John followed Sherlock to a cab that he somehow managed to wave down even with an unpleasantly lumpy and stained burlap sack in his grasp. To his surprise, Lestrade hopped up inside with them.

"So, Captain Watson, how long have you been home from the war?" he asked genially as the cab sprang forth towards the hospital.

"Since summer," John answered warily. "My leg was injured during Quatre Bras. I recuperated from fever at my brother's home in Essex."

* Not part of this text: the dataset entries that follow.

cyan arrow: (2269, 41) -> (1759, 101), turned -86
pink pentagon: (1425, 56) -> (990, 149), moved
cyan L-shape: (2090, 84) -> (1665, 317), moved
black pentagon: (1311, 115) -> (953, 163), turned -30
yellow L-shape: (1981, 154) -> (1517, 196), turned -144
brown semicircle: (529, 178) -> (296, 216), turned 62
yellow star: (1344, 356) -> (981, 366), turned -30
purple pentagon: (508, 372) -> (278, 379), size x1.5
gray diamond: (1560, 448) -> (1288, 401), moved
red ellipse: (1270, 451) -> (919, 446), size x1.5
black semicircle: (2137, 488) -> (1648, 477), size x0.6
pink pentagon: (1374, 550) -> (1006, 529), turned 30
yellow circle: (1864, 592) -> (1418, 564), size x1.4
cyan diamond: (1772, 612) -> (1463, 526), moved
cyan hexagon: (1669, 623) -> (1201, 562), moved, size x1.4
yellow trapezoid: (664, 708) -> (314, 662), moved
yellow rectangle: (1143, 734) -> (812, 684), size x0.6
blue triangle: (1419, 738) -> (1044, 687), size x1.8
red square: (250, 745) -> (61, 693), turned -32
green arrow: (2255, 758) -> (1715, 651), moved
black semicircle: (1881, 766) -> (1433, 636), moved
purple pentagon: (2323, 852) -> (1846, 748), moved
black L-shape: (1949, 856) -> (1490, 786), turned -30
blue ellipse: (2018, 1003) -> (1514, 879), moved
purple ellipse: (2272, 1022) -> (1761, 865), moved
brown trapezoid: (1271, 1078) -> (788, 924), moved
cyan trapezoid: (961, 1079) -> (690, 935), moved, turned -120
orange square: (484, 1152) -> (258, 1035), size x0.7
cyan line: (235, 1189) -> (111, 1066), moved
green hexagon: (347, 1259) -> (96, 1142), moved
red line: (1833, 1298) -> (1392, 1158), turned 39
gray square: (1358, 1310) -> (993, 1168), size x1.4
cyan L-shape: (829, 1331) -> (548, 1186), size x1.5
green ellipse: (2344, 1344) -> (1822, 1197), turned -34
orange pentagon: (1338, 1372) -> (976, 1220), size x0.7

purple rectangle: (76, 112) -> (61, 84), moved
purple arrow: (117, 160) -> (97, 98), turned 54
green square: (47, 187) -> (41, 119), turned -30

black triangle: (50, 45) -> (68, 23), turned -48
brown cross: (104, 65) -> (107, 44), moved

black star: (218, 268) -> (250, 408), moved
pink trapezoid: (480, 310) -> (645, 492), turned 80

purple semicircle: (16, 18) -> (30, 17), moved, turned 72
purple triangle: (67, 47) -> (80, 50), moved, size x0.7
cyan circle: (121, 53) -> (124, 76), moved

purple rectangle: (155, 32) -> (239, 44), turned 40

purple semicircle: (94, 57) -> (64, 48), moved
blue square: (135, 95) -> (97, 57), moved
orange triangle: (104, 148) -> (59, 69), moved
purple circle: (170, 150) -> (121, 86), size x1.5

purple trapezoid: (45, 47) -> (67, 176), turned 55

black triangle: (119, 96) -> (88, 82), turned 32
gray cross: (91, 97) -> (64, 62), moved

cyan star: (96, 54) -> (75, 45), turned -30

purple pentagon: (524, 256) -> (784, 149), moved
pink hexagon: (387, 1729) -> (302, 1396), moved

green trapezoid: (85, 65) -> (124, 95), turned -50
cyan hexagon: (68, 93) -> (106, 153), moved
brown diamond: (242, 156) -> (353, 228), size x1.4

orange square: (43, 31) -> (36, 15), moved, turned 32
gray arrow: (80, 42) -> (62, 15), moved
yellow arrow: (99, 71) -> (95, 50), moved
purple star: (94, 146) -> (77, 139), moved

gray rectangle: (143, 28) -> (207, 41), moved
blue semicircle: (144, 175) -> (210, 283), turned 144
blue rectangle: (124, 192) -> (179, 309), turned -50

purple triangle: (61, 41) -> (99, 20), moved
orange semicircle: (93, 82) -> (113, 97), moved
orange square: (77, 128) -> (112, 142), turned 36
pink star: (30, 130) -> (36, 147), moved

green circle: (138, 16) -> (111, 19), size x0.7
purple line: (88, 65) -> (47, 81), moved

"You must have fully recovered then, to chase around after this one."

John wasn't quite sure how to answer that.

"Much improved, thank you," he managed.

"So how long have you known Holmes?"

John glanced at Sherlock, but he was staring out of the window, thoughts completely obliterating the conversation happening only a foot away from him.

"We met a couple of weeks ago. He and his brother visited me and mine at my brother's estate."

"Just about the time of the announcement in the papers then. Couldn't see it being a love match, I suppose. Congratulations, at any rate." Lestrade's leaned back, pleased with John's startled look.

"It doesn't take a genius, Lestrade, to read a newspaper announcement." Sherlock's chill voice didn't put a damper on Lestrade's pleasure. "And Donovan would offer condolences, but the prat isn't here."

"Oh, so you knew."

"Not for sure until you were introduced. Never thought Holmes would marry. Figured it must have been arranged when I saw the betrothal notice, or a grievous misprint." The man laughed, but in a pleasant, amused way. "I never expected to actually meet you, and certainly not at a crime scene. Figured you'd two keep your paths as separate as possible. That he'd keep you at home like a little wife."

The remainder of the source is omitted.